Due lestofanti si fanno assumere in un grande magazzino e, vestendo i panni di Babbo Natale e di un elfo, si impegnano per svaligiarlo durante la notte di Natale. Le cose cambieranno quando i due incontreranno un simpatico bambino che gli spiegherà il vero significato della festa più attesa dell’anno.

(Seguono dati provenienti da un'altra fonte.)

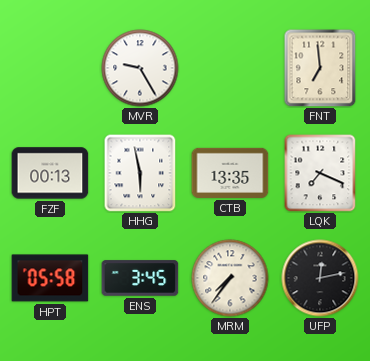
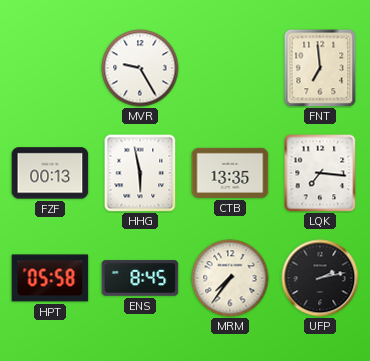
LQK: 7:19 -> 7:16
ENS: 3:45 -> 8:45
UFP: 12:13 -> 2:13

Già regista dell’ottimo Ghost World (2001), Terry Zwigoff stavolta se la prende con i buoni sentimenti che fra qualche settimana ci investiranno con puntualità inesorabile: quelli legati al Natale. Un Billy Bob Thornton tutto sommato a suo agio anche in una commedia regge con efficacia il ruolo dell’emarginato che, fra cattiverie assortite e battute di grana grossa, approfitta della festa più attesa dai bimbi per guadagnarsi la pagnotta in maniera disonesta. Prodotto dai fratelli Coen («da un’idea dei fratelli Coen», strilla furbamente la locandina) il film rappresenta una validissima alternativa ai classici film natalizi che anche quest’anno non mancheranno di invadere le sale. Peccato solo che esca con anticipo eccessivo e che, a meno di miracoli, difficilmente a Natale sarà ancora nei cinema. John Ritter, al suo ultimo film, è il gestore del negozio. (maurizio zoja)

Ghost World

Enid e Rebecca si sono appena diplomate alla scuola superiore. Di college non vogliono neanche sentire parlare. Rebecca trova subito un lavoro come cameriera in un bar, perché vuole guadagnare i soldi per poter andare a vivere da sola con la sua amica del cuore. Enid ha le idee molto più confuse: sa cosa odia, cosa non le piace e cosa non vuole essere, ma non ha la più pallida idea di cosa vuole fare e di chi vuole diventare. Perfidamente rispondono all’annuncio di un uomo che cerca una donna, lo pedinano e decidono di spiarlo. Per Rebecca il gioco finisce lì, ma Enid invece vuole entrare più a fondo nella vita di questo strano uomo, Seymour, un collezionista di dischi e di roba vecchia. Inizia così un gioco di ruoli tra l’uomo e l’adolescente, che si isola sempre più dalla sua vita normale. Tratto dal libro comico di fumetti di Daniel Clowes, Ghost World è il film generazionale sui teen ager americani più riuscito degli ultimi anni. Le demenze dei vari American Pie e Road Trip sono lontane anni luce. I giovani americani assomigliano molto più alla Enid della bravissima Thora Birch: cattiva, spietata, paffutella, frustrata e con difficoltà di inserirsi in una società fatta di ville con vialetti o di periferie angoscianti. Poca progettualità, vita day-by-day, in più con i tipici problemi degli adolescenti che pensano di avere tutto il mondo contro. Amaro, ironico, grottesco, irriverente, Ghost World è davvero un film ben riuscito. (andrea amato)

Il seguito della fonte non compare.